London venues: Ronnie Scotts, The Forge, Passing Clouds, Green Note, Richmix, Proud Galleries, Floripa, Ritzy, Wilton's Music Hall, Troubadour, Luxe, Bedford, Old Queen's Head.

Under the lineage of Pt Ravi Shankar, she sings over her sitar at times passionately soaring and powerful, at others, mischievously percussive and quietly thoughtful but always beautiful with observations on life, love and time embedded in fables, illuminated in parables and electrifying dance rhythms. 

"So beautiful, that was incredible", One Taste Stage 

"That was absolutely fantastic.We have a beautiful lady sitting in our studio with a beautiful instrument-that was spectacular!"-Secret Garden Party Radio
"Audience mesmerised!" One Love Festival
"What came across was just how beautiful your voice is, I was pretty blown away to hear such a balance of delicacy and power"- SpitalFields Festival/ Guildhall School of Music and Drama


'New, creative work by Shama Rahman or soon to be Dr Rahman!' Lopa Kothari, BBC3 World Routes

Commissioned by MOJO magazine for a re-interpretation of Beatles classic Eleanor Rigby using her unique jazz-sitar style.
She starred as the lead in international bilingual BBC drama series, Bishaash, which showed to over 52 million viewers worldwide on Sky. Interviews and music appearances on BBC Radio London, BBC3 World Routes, BBC Introducing Manchester, BBC Asian Network, BBC6 Introducing with a special mention from Tom Robinson and international Turkish, Indian, Bangladeshi and Sky TV channels. As a vocalist, she has featured on Asian Dub Foundation's latest album 'Signal and the Noise' and worked with producer State of Bengal (Bjork, Talvin Singh) performing at BEast festival. As a sitarist she has featured on Guardian-acclaimed hip-hop producer Telemachus Malone's 'In the Evening' and with Bangladeshi artists Bangla producer Buno and singer-songwriter James.
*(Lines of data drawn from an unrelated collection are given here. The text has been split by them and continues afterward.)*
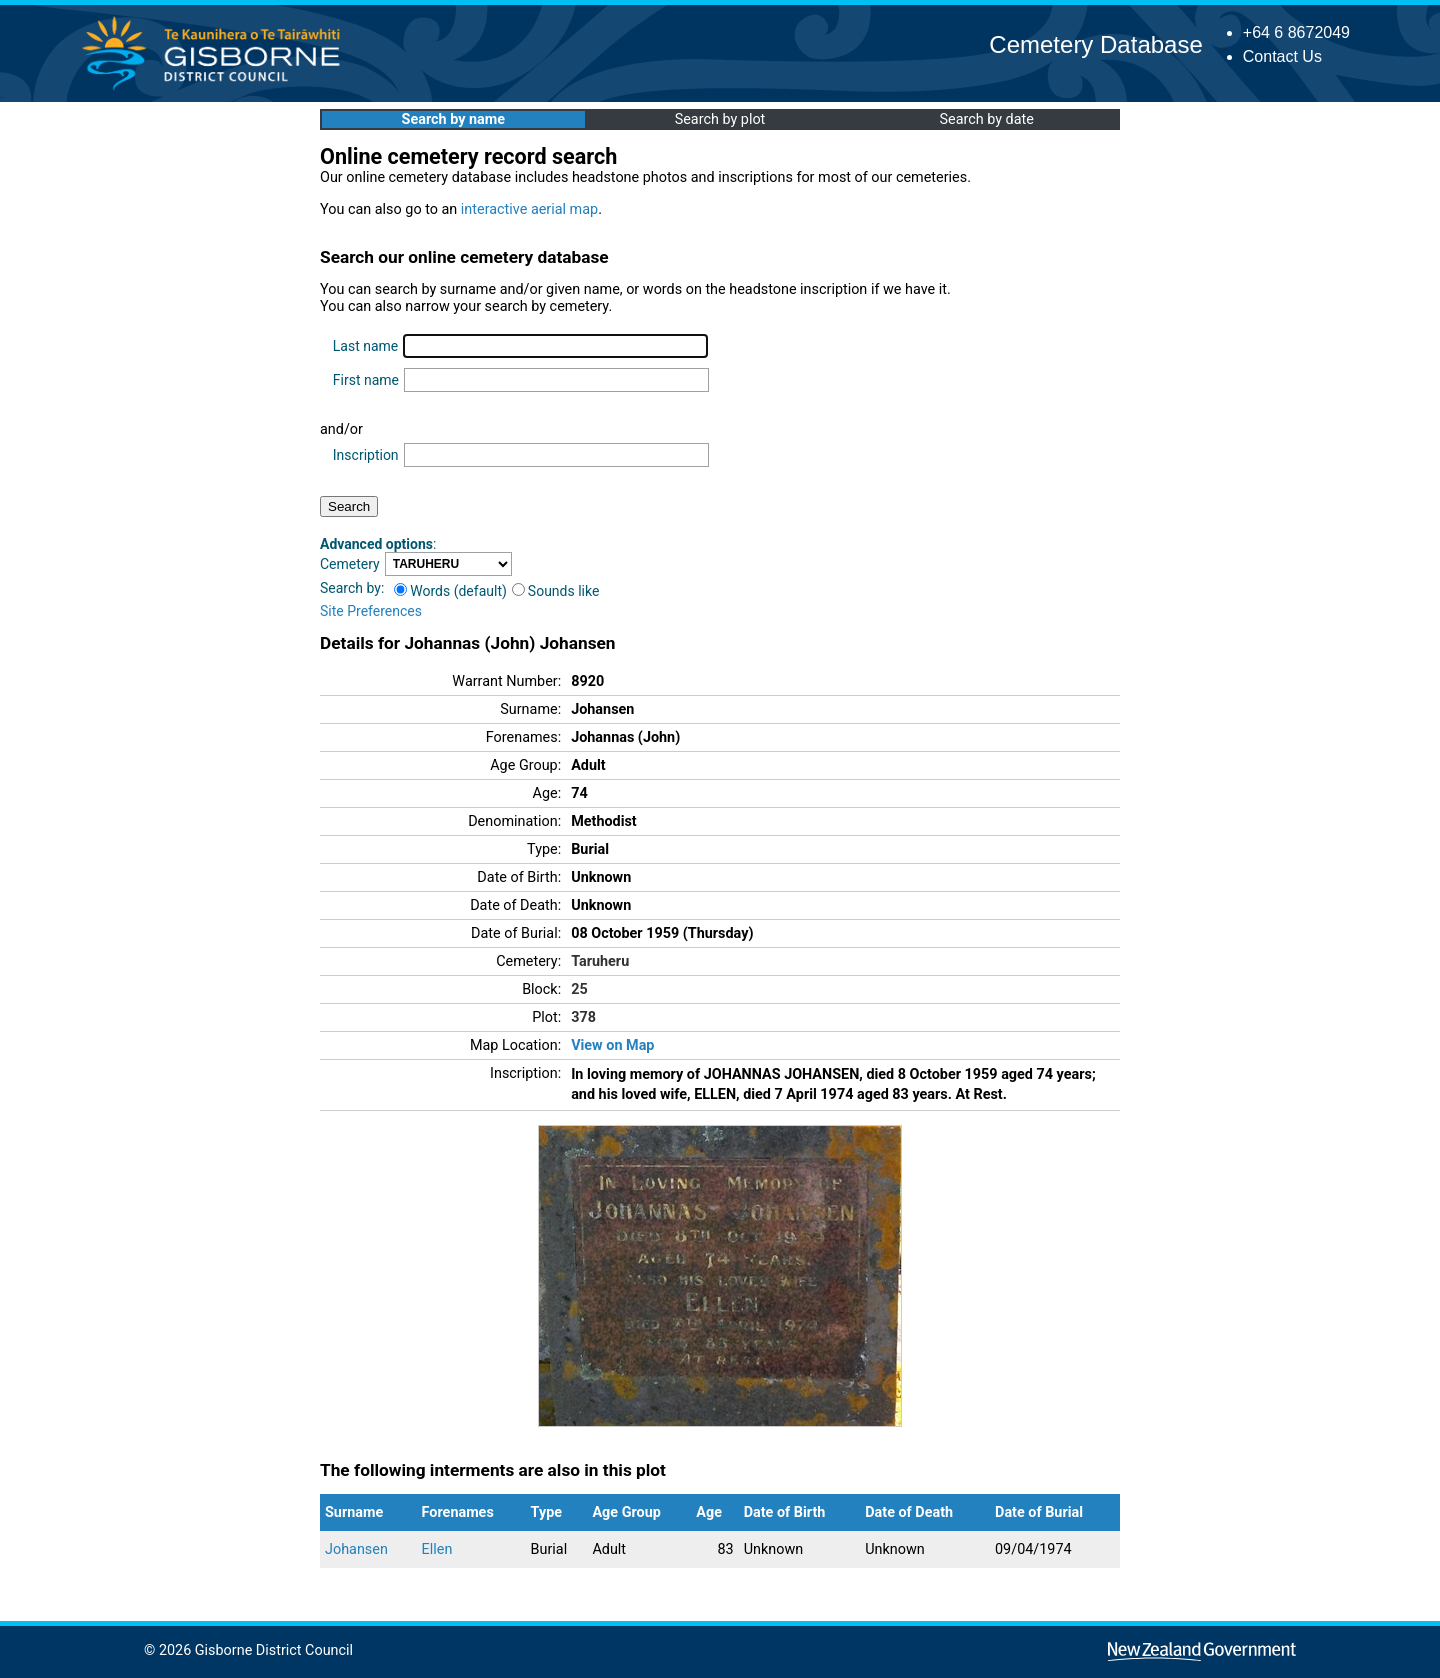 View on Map (612, 1045)
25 (579, 989)
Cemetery (350, 564)
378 (583, 1017)
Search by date (986, 119)
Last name (365, 346)
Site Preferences (371, 611)
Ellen (437, 1549)
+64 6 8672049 (1296, 32)
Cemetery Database (1095, 44)
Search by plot (720, 119)
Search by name (453, 119)
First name (366, 380)
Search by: (352, 588)
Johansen (356, 1549)
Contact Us (1282, 56)
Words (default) (450, 591)
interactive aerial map (529, 209)
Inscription (366, 455)
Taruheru (600, 961)
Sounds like (556, 591) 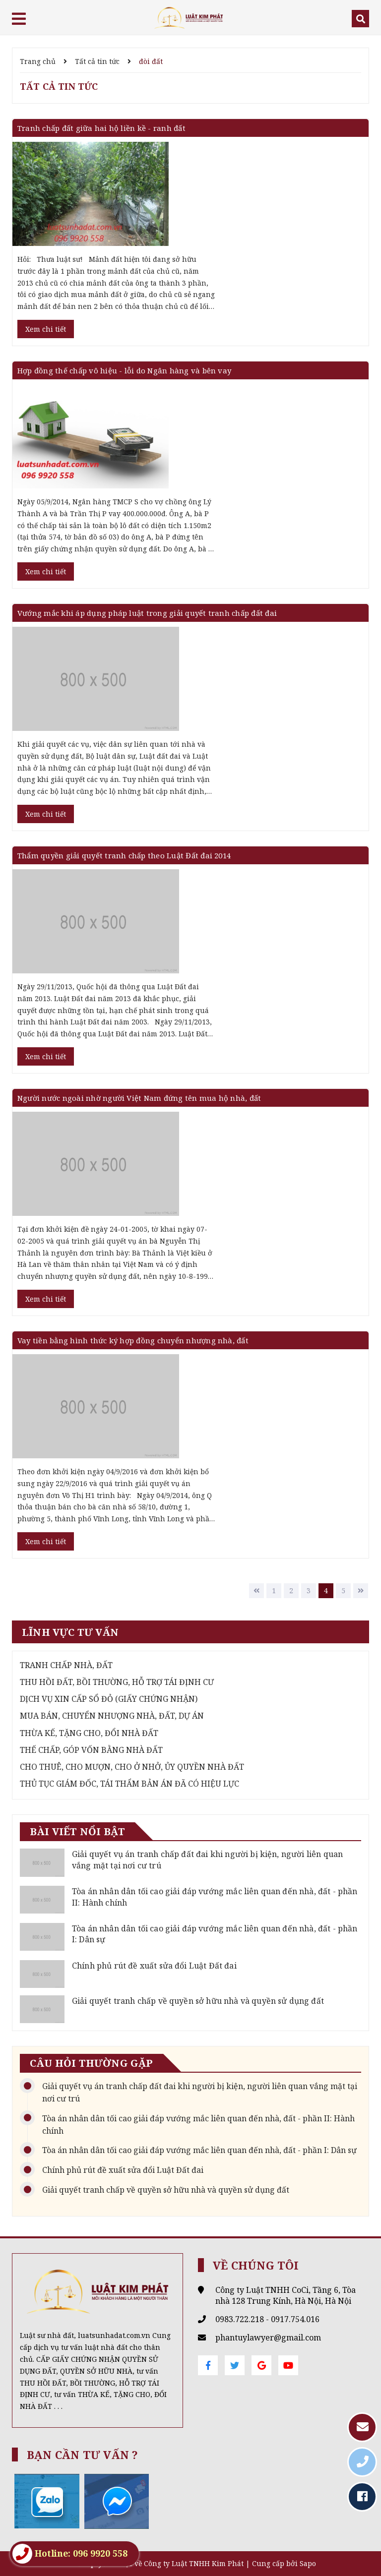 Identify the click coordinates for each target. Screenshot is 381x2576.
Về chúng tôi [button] (256, 2265)
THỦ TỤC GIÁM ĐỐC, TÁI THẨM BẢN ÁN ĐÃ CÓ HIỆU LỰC (129, 1783)
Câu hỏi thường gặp (91, 2063)
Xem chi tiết (45, 329)
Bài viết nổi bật (77, 1831)
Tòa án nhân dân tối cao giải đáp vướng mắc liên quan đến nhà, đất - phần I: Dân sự (199, 2150)
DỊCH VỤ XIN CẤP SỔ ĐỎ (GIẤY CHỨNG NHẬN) (108, 1698)
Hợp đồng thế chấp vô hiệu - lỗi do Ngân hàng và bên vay (124, 370)
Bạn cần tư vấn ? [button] (82, 2454)
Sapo (308, 2563)
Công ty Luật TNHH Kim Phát (194, 2563)
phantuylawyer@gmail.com (268, 2337)
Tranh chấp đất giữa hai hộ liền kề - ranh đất (101, 128)
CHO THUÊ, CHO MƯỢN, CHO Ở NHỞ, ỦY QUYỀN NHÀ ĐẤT (132, 1766)
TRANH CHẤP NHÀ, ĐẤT (66, 1665)
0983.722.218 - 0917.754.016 (267, 2319)
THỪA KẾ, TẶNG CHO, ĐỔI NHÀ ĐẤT (89, 1733)
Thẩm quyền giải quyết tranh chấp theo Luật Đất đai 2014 (124, 855)
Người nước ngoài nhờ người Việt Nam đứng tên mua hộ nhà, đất (139, 1098)
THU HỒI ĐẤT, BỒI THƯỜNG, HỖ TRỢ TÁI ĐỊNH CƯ (117, 1682)
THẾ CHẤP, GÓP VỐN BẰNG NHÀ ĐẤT (91, 1749)
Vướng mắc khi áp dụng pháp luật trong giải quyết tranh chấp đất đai (147, 613)
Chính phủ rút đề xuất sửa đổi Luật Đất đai (154, 1965)
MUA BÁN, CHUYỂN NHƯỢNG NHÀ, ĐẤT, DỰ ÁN (112, 1715)
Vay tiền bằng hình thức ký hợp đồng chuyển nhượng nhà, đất (133, 1340)
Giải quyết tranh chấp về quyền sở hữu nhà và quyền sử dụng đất (198, 2000) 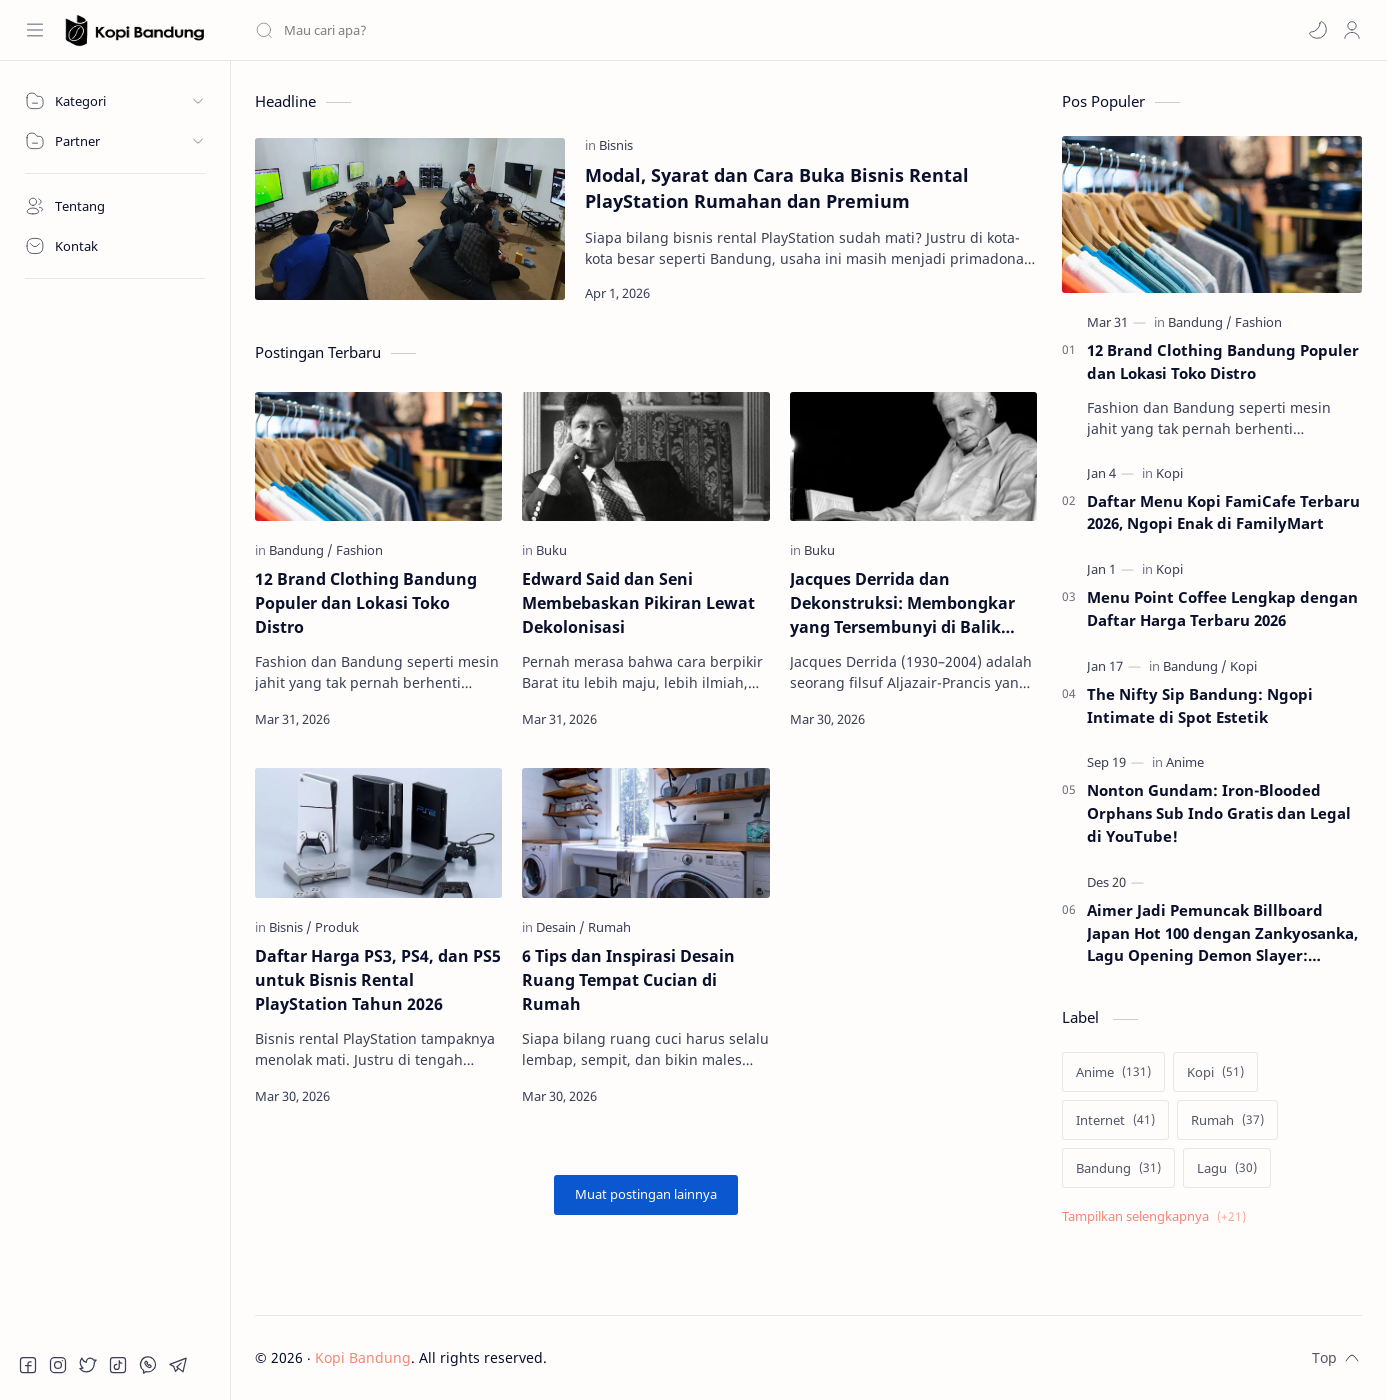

Other collaborations: Kora player Jally Kebba Susso, Gembri player Simo Lagnawi, Folk singer Jamie Doe, London Sitar Ensemble, London Bulgarian Choir and The Doves at the BBC Electric Proms at the Roundhouse, sitarist/vocalist with Orchestra Elastique on Berlin tour.

BBC London Radio, 'Sunny and Shay':"Wow..that was amazing! We could have you on all day!"